House Dem blame game begins

Democratic Congressional Campaign Committee Chairman Steve Israel (N.Y.) is blaming potential House Democratic losses squarely on liberal outside groups that he says haven’t stepped up for the cause.

{mosads}Israel told reporters Wednesday morning that the DCCC is having to shore up incumbents and cut loose some potentially competitive candidates because its super-PAC allies aren’t spending what they did last election cycle.

“Outside groups have always played a fundamentally important role in supporting our candidates and supporting our efforts. When you have 32 races within 6 points and you’re making tactical and strategic decisions to shore up incumbents, it is frustrating that the cavalry that’s always been there doesn’t seem to be there,” he said.

Democrats appear increasingly likely to lose more than a handful of House seats this fall, and Israel sought to convince reporters that none of those losses would be the committee’s fault, while maintaining an optimistic tone about where individual races stood.

He emphasized that the committee’s primary job is to protect incumbents, and pointed out that it had spent big early for many of them. He denied that the committee, which has outraised the National Republican Congressional Committee (NRCC) by a wide margin over the last cycle, had been caught unprepared to protect any of the Democratic House members facing tough reelection races.

“Everything that has been in our control we have performed and performed well, particularly that decision to fortify and prepare early. What’s outside our control is the outside groups on both sides of the equation… I can’t control what our outside allies do,” he said. “There are still opportunities in these 32 races for other outside groups to make a difference.”

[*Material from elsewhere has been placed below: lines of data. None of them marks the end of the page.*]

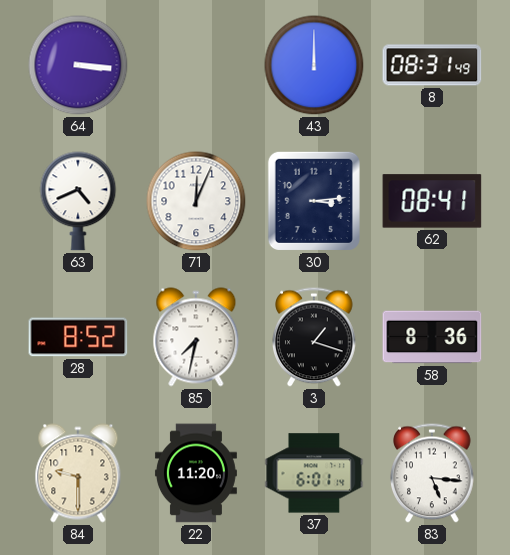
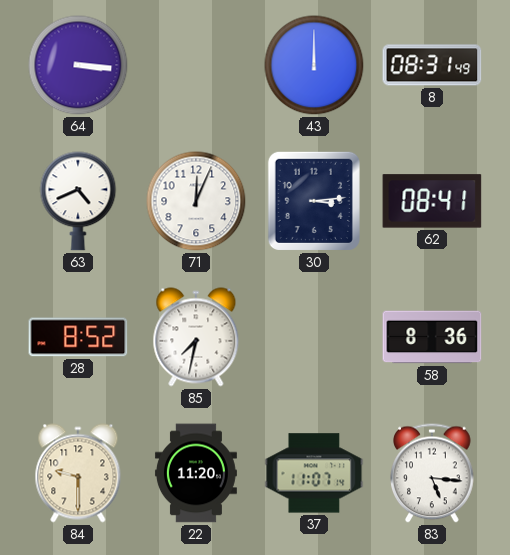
3: 1:18 -> none
37: 6:01 -> 11:07
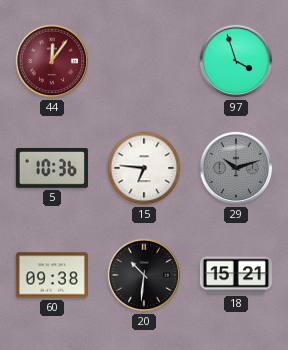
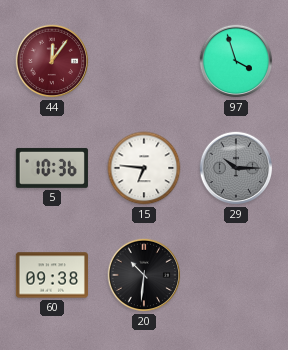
29: 10:12 -> 10:15
18: 15:21 -> none
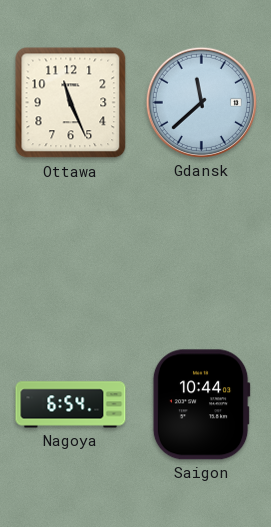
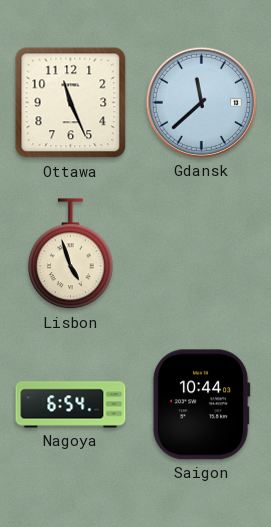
Lisbon: none -> 4:57
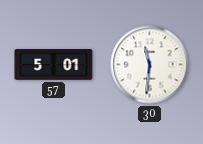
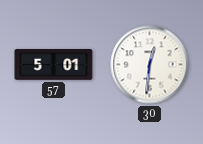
30: 11:31 -> 12:31
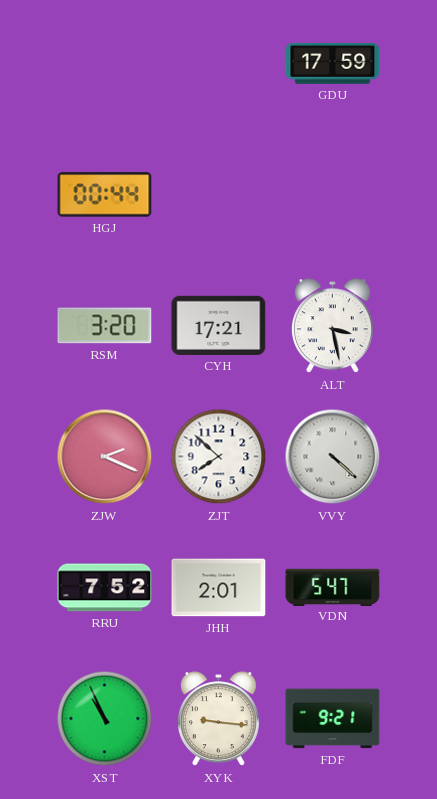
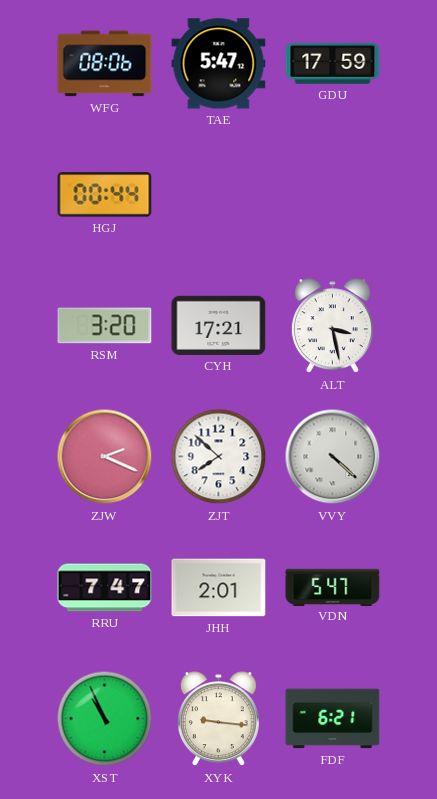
WFG: none -> 08:06
TAE: none -> 5:47
RRU: 7:52 -> 7:47
FDF: 9:21 -> 6:21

The DCCC has been in triage mode for the last few weeks, scrambling to counter a wave of spending from GOP outside groups like the Campaign Leadership Fund and American Action Network. In order to reinvest to protect incumbents like Reps. Ami Bera (D-Calif.), Julia Brownley (D-Calif.) and Brad Schneider (D-Ill.), the DCCC has had to cut loose races they once deemed top targets, like an expensive open-seat battle for retiring Rep. Frank Wolf’s (R-Va.) district and a fight to defeat Rep. Mike Coffman (R-Colo.).

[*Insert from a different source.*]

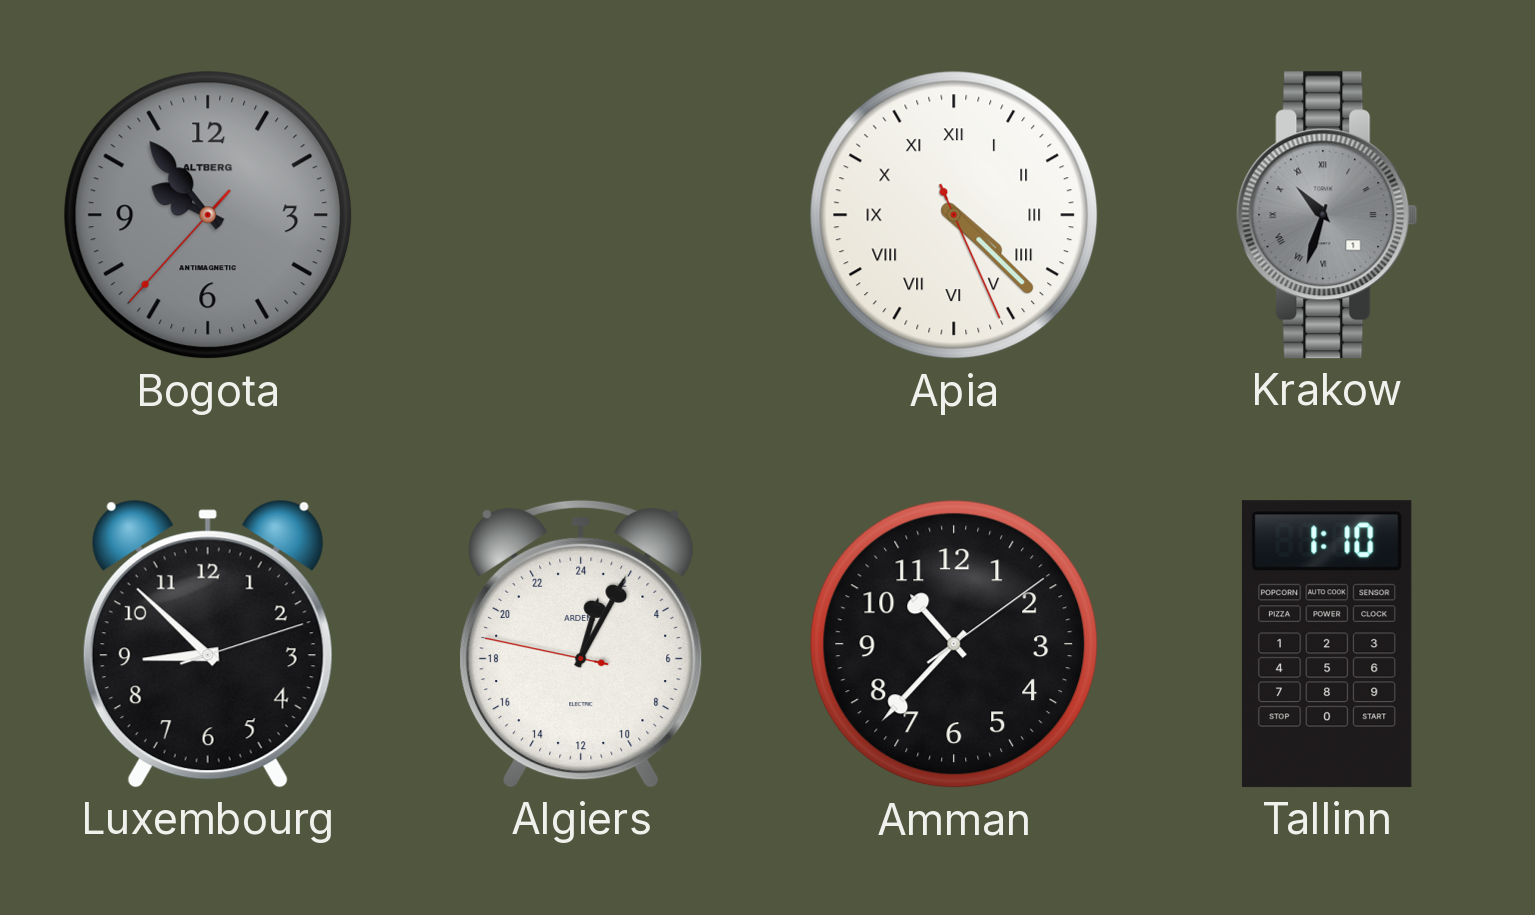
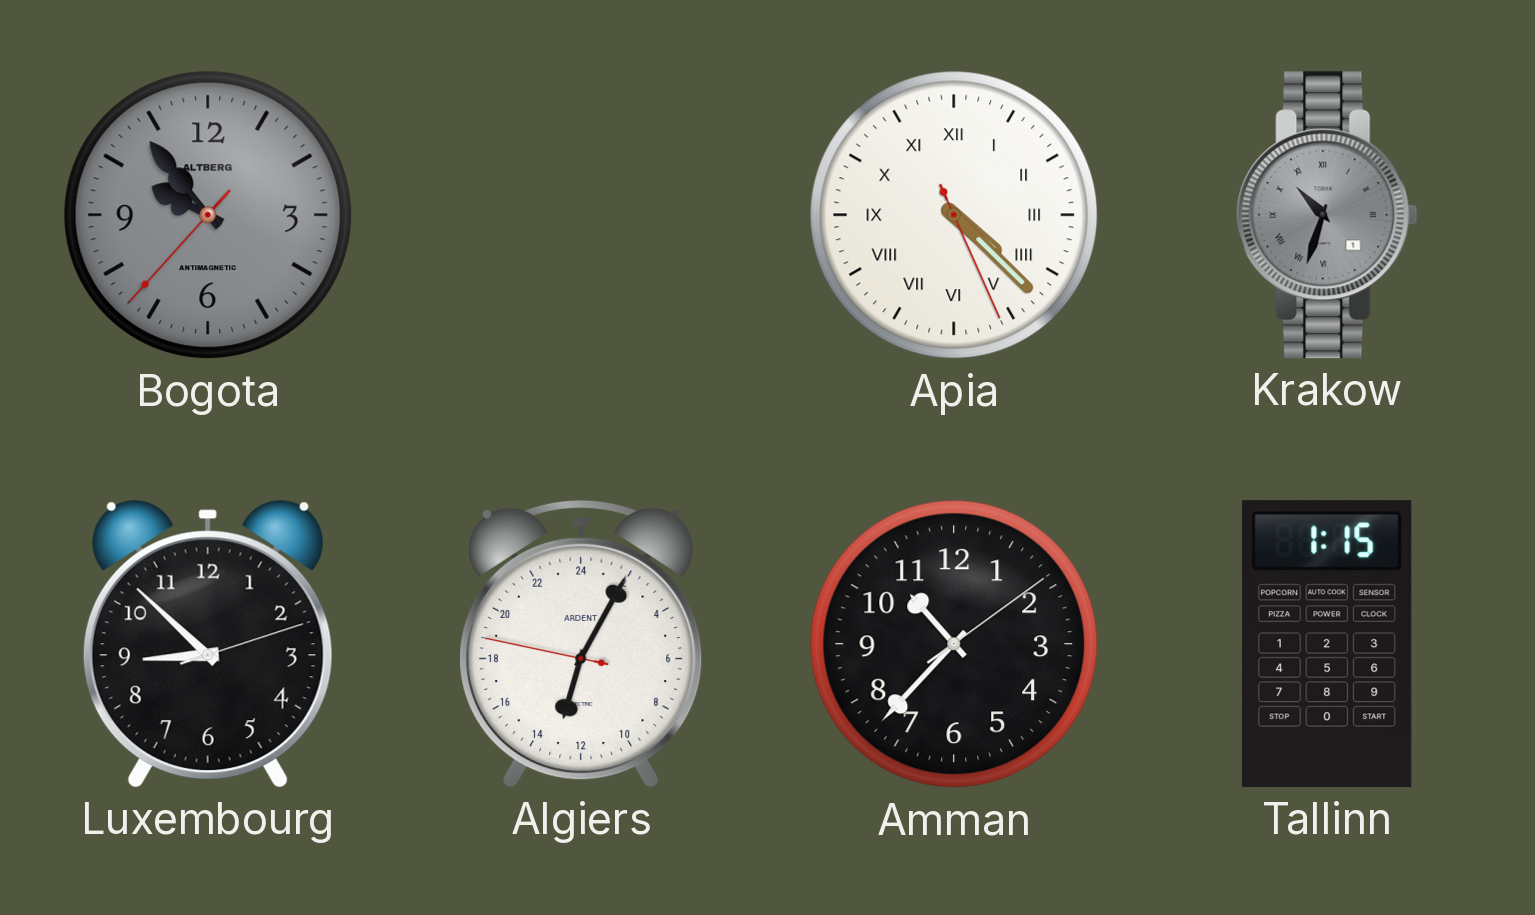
Algiers: 1:04 -> 13:04
Tallinn: 1:10 -> 1:15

As The Hill previously reported, groups like the League of Conservation Voters are spending less to protect House Democrats this cycle, while the Service Employees International Union, which spent heavily in 2012 for House candidates, has spent almost nothing. Israel is still hoping they will step up — and implicitly blaming them for Democrats’ current predicament.

“In a world of Republican super-PAC hurt the pain can be ameliorated and even reversed when some of our outside allies decide that they’re not going to leave a single race on the table and they come in and help fortify some of our candidates,” he said.

The NRCC piled on.

“Chairman Israel needs stop the Washington blame game and admit that President Obama and his devastating policies are casting a large shadow over the landscape for House Democrats,” NRCC Spokeswoman Andrea Bozek said in a statement.

This post was updated at 11:10 a.m.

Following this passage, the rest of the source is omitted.